Kiedy się rodzi waży tylko 0,5 kilograma. 7 miesięcy później wciąż wygląda jak noworodek…
Niektóre dzieci, gdy się urodzą są tak malutkie, że możemy je zmieścić w naszej dłoni.
Gdy urodził się Matthew Riddle III właśnie dokładnie tak było. Maluszek ważył niewiele ponad 0,5 kg.
W 28 tygodniu ciąży lekarze zauważyli, że nie rośnie prawidłowo i będą musieli wywołać wcześniejszy poród.
U Matthew’a zdiagnozowano bardzo rzadką chorobę – Microcephalic Osteodysplastic, czyli Karłowatość Pierwotną, typu II.
Chłopiec spędził w szpitalu, na oddziale intensywnej terapii, aż 98 dni po urodzeniu, zanim postawiono ostateczną diagnozę.
Lekarze powiedzieli rodzicom, że mózg ich synka niestety przestał rosnąć i zostało mu już niewiele życia.
Jednak po prawie 3 miesiącach okazało się, że wcześniejsza diagnoza nie potwierdziła się i rokowania są znacznie lepsze niż przypuszczano.
Mama Matthew’a, Jenevieve wyznaje:
Powiedziano nam, że nasz synek będzie jednak chodził i mówił, a nawet będzie mógł pójść do szkoły!

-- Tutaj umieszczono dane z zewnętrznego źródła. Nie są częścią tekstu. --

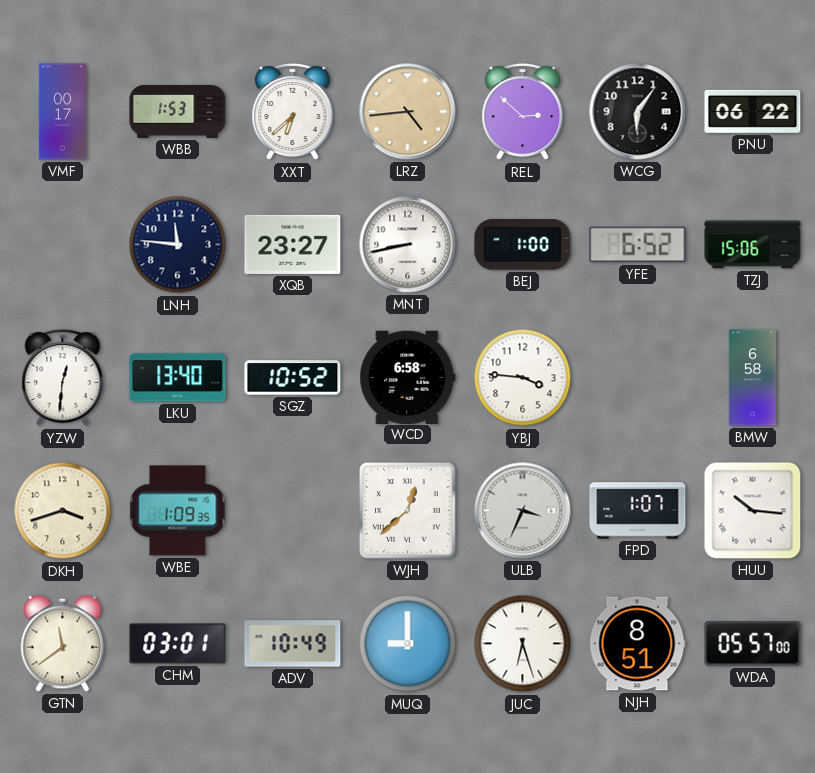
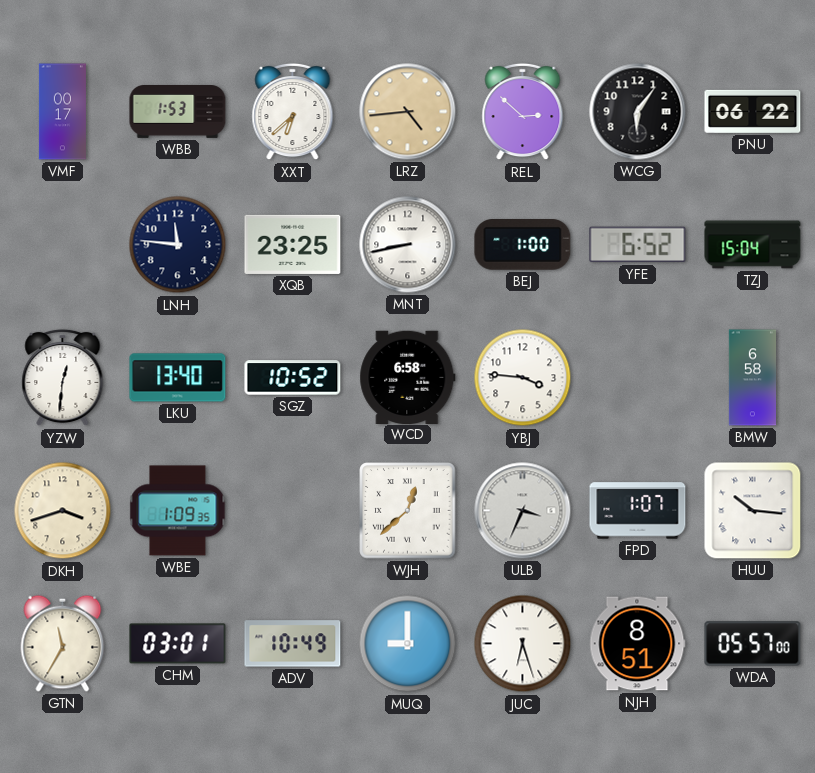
XQB: 23:27 -> 23:25
TZJ: 15:06 -> 15:04
GTN: 11:39 -> 11:35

Będzie po prostu bardzo malutki.
Wielu ludzi, którzy nie znają chłopca w momencie, kiedy go zobaczą, myślą, że jest noworodkiem. Wszystko przez jego malutki rozmiar. Ma on już 7 miesięcy, a waży zaledwie 2 kilogramy.
Jest tak malutki, że jego niektóre ubranka pochodzą od lalek.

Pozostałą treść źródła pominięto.